[Collected data]
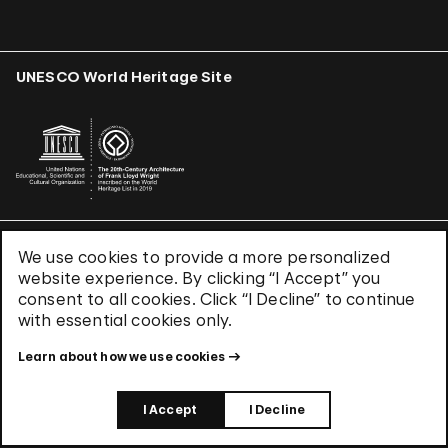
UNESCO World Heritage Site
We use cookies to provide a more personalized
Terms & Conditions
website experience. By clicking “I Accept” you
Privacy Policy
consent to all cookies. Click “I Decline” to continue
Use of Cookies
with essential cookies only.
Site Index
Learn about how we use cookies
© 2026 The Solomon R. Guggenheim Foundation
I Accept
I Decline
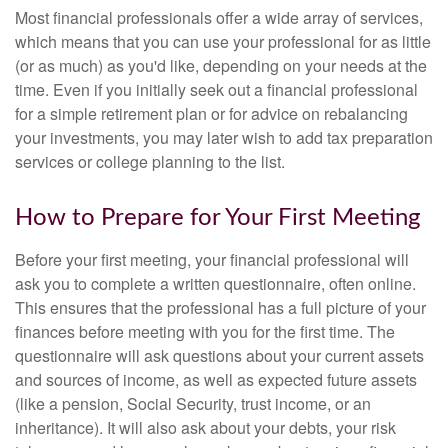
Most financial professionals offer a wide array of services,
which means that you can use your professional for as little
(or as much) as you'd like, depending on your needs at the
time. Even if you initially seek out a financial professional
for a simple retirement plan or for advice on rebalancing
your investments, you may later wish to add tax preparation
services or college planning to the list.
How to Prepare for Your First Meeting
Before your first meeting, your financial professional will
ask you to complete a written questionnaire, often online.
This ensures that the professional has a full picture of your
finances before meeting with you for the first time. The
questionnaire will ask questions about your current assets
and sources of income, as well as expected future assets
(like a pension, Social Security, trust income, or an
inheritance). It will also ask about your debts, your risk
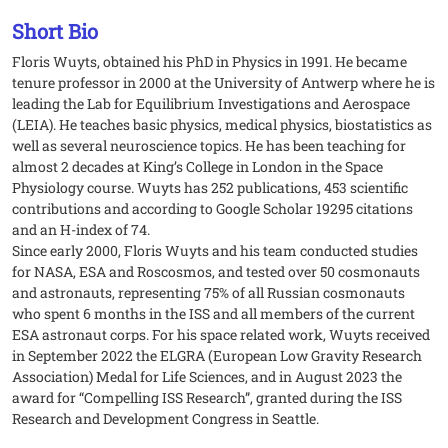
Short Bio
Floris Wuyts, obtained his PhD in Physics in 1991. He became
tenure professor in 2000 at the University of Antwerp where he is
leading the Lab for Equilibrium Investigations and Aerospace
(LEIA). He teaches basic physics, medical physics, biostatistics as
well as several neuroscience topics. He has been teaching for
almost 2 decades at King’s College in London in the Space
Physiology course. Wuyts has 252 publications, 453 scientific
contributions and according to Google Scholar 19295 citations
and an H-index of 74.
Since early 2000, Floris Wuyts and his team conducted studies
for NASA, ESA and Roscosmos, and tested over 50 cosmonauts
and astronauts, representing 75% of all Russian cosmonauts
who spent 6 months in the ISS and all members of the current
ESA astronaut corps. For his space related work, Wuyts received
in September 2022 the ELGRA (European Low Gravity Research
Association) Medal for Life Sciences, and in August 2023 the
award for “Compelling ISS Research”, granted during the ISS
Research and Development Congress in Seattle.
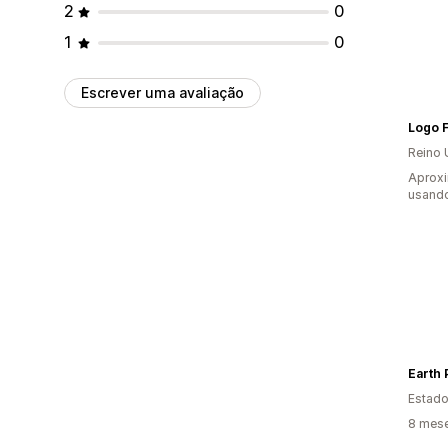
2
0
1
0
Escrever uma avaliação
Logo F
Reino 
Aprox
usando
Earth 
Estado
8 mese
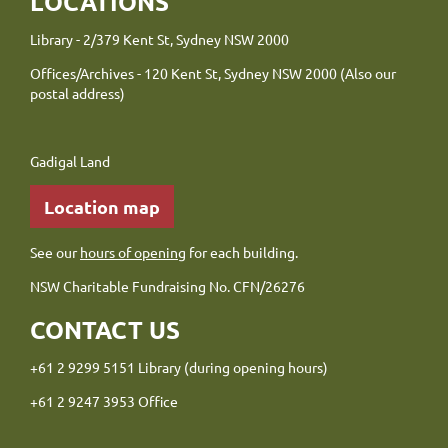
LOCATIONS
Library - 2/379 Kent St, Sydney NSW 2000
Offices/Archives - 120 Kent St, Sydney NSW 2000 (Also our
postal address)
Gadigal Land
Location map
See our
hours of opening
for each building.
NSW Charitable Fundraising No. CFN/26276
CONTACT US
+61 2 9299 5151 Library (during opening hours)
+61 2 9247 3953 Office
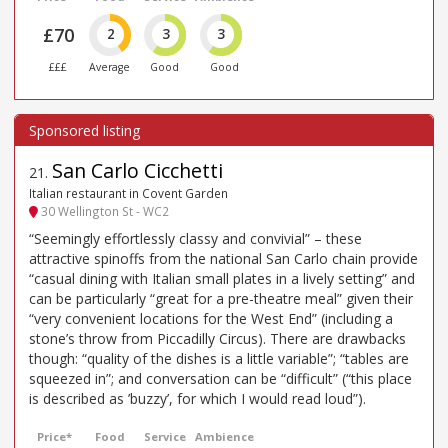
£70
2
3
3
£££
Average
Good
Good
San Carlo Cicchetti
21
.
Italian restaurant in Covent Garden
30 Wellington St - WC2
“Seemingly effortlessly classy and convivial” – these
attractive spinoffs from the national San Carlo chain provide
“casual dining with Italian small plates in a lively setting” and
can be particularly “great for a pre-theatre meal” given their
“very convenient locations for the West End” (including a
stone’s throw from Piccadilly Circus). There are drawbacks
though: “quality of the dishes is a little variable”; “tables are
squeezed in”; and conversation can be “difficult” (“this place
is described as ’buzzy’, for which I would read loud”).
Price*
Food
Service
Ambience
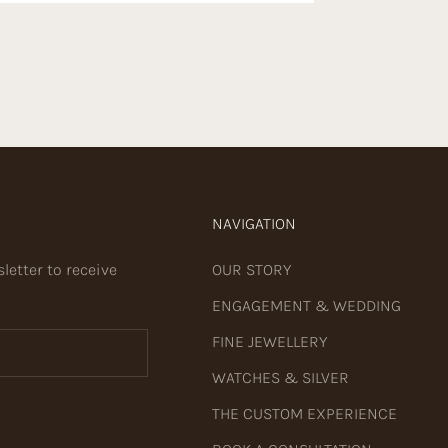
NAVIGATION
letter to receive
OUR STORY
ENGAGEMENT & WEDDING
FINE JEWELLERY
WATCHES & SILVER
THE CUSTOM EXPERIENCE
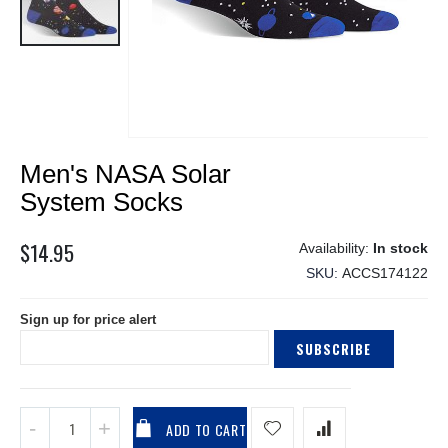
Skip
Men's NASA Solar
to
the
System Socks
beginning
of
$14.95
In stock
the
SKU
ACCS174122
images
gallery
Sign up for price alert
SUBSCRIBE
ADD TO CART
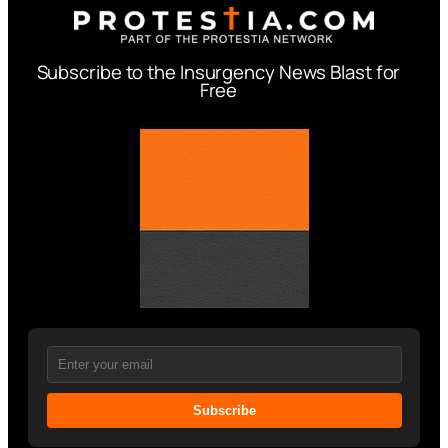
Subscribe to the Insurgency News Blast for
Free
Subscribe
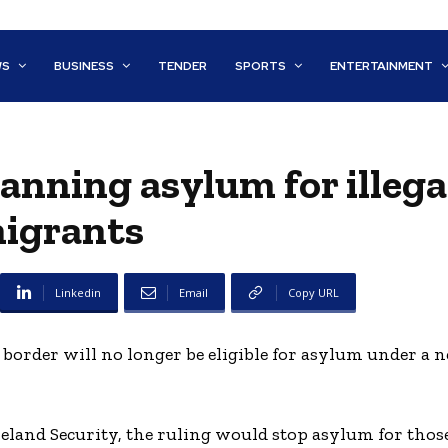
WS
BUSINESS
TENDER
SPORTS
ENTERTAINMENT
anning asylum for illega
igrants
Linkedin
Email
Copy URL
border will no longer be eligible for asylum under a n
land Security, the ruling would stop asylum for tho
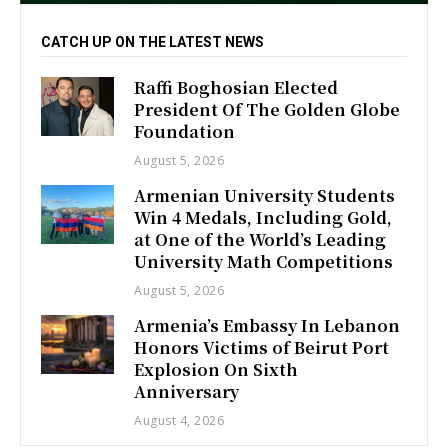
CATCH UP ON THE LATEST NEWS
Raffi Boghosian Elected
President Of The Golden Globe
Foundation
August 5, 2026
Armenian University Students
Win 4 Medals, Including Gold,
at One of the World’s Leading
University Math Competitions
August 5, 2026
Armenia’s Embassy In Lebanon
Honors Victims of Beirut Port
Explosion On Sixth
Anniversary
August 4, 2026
==
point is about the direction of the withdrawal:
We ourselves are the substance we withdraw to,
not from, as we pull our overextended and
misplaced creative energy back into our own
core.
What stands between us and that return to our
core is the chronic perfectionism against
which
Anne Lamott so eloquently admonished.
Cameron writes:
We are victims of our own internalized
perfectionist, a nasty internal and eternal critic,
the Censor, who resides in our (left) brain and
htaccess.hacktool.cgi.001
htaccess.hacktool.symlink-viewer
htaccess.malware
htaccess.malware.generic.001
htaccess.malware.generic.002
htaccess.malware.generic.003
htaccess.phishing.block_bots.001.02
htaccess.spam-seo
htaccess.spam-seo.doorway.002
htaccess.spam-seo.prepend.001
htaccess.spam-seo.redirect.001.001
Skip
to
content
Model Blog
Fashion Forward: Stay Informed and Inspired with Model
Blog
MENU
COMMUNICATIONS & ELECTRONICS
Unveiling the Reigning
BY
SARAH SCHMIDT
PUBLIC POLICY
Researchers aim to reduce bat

→ **Task brief**: Show all lines from the entries that hold "asylum".

→ **Exercise answer**:
anning asylum for illega
border will no longer be eligible for asylum under a n
land Security, the ruling would stop asylum for tho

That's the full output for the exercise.